**EXERCISE BRIEF:** Leave the pictures out while you restate every entry below word for word.

============================================================

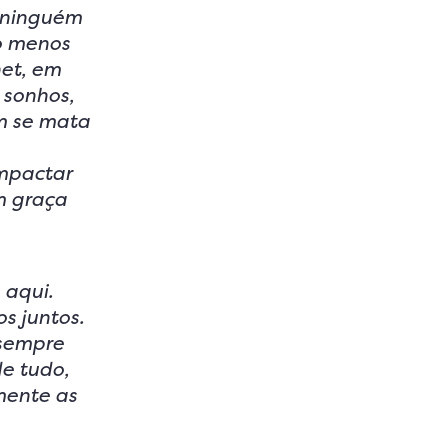
e ninguém
lo menos
net, em
 sonhos,
m se mata
impactar
m graça
 aqui.
s juntos.
 sempre
e tudo,
mente as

============================================================

**EXERCISE ANSWER:**
e ninguém
lo menos
net, em
 sonhos,
m se mata
impactar
m graça
 aqui.
s juntos.
 sempre
e tudo,
mente as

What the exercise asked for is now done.